Comme l’exprime très bien l’excellent billet de mon collègue Jean-Baptiste Legavre http://www.rue89.com/2009/02/22/non-les-profs-de-fac-ne-font-pas-que-128-heures-par-an) , les enseignants-chercheurs travaillent (pour l’écrasante majorité d’entre eux) beaucoup.
L’autre lecture de son billet est aussi de constater que la recherche est toujours la variable d’ajustement par rapport aux tâches d’utilité plus immédiate comme l’enseignement ou l’administration. Pourtant, ce comportement n’est pas rationnel d’un point de vue individuel puisque, à l’heure actuelle, et pour ne pas faire de langue de bois, seule la recherche semble avoir une valeur identifiable dans la carrière d’un EC.

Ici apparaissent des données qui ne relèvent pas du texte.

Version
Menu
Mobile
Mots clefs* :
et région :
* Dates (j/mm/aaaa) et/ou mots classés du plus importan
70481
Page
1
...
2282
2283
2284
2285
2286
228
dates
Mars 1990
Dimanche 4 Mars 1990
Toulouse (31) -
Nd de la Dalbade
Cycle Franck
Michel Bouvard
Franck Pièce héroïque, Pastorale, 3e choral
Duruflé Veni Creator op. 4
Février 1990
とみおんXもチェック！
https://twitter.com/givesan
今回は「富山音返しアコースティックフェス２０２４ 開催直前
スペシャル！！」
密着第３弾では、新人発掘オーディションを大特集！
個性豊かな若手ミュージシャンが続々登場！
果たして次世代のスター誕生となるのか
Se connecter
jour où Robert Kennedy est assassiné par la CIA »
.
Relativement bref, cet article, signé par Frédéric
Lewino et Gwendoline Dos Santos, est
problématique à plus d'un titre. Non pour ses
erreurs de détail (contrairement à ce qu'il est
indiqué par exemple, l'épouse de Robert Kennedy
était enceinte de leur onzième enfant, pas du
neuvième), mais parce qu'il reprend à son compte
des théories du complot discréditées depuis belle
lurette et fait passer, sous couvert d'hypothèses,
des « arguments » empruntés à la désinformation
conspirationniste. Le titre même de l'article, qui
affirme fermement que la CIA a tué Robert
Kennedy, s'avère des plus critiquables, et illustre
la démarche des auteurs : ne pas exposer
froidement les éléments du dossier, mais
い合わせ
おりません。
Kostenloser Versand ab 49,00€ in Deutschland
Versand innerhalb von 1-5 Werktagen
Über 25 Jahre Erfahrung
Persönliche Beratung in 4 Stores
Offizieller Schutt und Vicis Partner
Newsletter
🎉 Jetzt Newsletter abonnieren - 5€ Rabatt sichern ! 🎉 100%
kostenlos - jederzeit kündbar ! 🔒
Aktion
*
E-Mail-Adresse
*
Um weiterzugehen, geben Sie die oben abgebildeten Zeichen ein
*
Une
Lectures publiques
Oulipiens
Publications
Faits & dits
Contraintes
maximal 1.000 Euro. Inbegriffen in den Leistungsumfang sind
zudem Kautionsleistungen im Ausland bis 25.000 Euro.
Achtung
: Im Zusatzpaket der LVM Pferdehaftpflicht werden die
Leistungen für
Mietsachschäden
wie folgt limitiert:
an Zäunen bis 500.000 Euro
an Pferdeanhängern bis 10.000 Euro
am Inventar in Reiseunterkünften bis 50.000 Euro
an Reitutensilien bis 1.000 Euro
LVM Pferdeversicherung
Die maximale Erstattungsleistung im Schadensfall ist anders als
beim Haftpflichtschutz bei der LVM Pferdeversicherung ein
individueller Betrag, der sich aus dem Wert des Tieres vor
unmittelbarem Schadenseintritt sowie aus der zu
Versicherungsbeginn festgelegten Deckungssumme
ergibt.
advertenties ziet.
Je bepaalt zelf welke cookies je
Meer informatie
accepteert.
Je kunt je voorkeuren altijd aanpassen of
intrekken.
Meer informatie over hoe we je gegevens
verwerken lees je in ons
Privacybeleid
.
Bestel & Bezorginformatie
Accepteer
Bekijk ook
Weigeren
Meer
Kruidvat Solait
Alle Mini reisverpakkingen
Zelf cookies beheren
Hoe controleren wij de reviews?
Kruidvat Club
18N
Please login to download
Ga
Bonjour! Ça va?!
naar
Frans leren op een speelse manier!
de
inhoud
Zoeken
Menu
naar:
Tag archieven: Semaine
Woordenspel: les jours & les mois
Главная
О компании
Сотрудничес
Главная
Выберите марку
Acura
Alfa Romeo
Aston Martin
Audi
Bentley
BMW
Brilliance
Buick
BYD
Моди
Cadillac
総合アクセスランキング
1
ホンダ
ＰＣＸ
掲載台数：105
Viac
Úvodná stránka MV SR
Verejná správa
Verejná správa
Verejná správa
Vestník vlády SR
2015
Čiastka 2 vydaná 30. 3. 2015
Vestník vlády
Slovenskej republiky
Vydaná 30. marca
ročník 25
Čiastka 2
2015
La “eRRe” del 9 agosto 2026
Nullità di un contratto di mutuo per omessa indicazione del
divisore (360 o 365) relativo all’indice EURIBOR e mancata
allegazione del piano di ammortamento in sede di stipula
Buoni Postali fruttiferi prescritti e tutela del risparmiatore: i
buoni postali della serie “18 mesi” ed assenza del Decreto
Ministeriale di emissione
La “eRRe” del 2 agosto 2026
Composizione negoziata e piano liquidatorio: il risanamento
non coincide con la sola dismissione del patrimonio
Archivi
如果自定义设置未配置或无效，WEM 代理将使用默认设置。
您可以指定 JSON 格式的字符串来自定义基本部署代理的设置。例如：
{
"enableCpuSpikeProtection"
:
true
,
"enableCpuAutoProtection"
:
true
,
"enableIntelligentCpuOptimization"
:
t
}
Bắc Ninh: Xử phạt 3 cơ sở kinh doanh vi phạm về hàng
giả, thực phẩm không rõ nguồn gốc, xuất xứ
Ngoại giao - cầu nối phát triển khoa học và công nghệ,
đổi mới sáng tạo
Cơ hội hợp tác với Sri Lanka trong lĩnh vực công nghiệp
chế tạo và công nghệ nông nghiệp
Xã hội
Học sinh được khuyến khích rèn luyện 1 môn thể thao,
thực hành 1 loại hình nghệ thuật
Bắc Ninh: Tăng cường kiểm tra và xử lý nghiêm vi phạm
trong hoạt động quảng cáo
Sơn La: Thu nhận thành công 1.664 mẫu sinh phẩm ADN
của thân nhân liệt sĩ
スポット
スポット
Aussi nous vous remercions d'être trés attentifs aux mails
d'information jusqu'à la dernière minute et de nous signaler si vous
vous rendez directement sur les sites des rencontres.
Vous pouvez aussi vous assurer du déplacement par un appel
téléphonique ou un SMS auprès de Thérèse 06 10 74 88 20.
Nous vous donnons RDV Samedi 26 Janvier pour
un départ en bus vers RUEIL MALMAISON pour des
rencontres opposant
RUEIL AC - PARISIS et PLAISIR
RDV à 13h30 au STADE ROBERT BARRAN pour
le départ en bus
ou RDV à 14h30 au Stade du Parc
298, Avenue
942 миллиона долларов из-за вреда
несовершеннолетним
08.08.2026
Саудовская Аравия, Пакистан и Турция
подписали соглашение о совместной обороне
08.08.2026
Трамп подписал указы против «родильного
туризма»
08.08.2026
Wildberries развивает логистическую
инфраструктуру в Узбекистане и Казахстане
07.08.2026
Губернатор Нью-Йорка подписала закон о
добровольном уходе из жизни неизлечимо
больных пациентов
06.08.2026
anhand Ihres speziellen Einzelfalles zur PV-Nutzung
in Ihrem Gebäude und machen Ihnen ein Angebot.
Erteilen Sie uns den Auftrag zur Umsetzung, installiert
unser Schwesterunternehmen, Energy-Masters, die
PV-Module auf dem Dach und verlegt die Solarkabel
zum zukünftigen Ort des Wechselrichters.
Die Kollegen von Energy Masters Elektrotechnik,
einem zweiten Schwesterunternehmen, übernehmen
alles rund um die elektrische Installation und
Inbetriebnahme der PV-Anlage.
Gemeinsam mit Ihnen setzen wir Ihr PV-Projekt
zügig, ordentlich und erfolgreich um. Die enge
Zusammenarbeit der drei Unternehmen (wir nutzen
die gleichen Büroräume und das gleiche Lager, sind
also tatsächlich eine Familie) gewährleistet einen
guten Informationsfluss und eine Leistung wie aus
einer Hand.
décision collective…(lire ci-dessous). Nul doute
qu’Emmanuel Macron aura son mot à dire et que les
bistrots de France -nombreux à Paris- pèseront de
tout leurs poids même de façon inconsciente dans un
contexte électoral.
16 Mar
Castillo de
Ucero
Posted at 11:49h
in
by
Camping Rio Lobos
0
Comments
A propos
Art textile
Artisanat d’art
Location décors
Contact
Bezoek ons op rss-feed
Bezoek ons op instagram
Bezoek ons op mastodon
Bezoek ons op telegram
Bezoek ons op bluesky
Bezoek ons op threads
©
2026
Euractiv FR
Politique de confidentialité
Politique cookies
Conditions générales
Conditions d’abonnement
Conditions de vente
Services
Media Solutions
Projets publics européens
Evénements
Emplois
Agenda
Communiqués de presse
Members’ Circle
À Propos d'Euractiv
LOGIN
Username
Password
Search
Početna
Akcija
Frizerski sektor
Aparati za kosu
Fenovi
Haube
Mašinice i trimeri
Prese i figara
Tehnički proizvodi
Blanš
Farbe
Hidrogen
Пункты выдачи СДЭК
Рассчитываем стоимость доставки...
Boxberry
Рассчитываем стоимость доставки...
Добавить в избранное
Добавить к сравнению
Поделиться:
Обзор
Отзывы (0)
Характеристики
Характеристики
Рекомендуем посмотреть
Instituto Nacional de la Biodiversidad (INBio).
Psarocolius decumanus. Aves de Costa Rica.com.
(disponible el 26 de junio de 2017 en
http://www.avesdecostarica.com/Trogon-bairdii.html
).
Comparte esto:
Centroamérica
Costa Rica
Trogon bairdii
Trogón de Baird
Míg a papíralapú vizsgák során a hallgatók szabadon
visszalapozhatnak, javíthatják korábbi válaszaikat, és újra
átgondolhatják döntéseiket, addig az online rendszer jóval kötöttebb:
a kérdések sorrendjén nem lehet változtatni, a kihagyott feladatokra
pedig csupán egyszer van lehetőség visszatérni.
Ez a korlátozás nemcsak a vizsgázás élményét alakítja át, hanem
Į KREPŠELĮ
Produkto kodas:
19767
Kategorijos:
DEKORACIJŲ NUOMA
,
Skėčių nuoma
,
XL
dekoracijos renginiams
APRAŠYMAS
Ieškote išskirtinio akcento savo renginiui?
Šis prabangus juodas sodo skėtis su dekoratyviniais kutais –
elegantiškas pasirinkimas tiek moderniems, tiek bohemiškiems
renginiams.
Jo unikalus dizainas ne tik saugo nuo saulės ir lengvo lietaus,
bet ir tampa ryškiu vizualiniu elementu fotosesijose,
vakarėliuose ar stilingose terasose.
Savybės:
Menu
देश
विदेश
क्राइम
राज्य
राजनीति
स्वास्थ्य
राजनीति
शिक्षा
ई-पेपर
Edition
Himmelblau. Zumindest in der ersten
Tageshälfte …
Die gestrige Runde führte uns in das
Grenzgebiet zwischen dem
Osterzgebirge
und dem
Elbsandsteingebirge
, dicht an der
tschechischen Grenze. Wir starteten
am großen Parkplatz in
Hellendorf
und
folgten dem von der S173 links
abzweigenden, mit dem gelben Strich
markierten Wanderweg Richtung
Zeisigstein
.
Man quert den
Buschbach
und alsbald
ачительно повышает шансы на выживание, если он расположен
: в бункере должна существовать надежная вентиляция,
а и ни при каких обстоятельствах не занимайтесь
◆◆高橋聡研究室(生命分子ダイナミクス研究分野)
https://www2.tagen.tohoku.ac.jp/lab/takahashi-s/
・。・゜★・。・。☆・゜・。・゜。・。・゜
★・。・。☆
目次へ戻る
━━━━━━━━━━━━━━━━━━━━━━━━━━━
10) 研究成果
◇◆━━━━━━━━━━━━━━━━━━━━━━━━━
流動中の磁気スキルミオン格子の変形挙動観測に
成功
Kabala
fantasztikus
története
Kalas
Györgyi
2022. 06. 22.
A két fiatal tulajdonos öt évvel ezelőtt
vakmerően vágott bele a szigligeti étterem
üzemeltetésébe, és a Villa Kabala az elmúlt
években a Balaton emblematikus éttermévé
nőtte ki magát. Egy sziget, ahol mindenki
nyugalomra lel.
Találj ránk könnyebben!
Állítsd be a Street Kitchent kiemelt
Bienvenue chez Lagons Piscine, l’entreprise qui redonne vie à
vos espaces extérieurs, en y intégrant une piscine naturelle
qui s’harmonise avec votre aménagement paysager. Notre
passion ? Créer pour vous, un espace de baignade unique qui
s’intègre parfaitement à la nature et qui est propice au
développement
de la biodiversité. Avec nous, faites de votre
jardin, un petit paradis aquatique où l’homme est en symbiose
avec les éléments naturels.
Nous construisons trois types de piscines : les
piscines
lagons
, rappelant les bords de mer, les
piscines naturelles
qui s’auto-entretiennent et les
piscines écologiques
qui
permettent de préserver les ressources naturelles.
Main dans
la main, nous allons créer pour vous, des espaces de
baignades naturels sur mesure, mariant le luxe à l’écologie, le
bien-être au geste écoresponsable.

Comment pouvons-nous nous piéger nous-mêmes à ce point ? Une des réponses proposées par les psychologues est relative au comportement de procrastination. Ce comportement a depuis été également investi par les économistes depuis quelques années (Schefrin & Thaler (1978), O’Donogue & Rabin (1999), Noor (2005)…);
Supposons par exemple que le coût des deux activités soit le même (après tout, il n’y a aucune raison de penser qu’un cours bien fait exige moins de travail qu’un article bien fait…). Par exemple, fixons arbitrairement ce coût à 100.
Par ailleurs, faisons comme si le fait de subir un coût aujourd’hui de 100 impliquait un rendement immédiat pour le cours de 110 contre un rendement demain pour la recherche de 125 (je ne fais pas l’hypothèse que le rendement social de la recherche est supérieur au rendement social de l’enseignement, je n’ai aucune évidence théorique ou empirique pour penser cela, mais je pose que le rendement privé de la recherche dans la carrière d’un EC est supérieur au rendement privé de l’enseignement en termes de promotions potentielles, ce qui ma fois me semble assez raisonnable.).
Si mon EC est sujet à la procrastination, et à des préférences temporelles hyperboliques (son taux d’escompte décroit au cours du temps, il est très impatient aujourd’hui mais l’est beaucoup moins demain), le résultat donnerait quelque chose de ce genre.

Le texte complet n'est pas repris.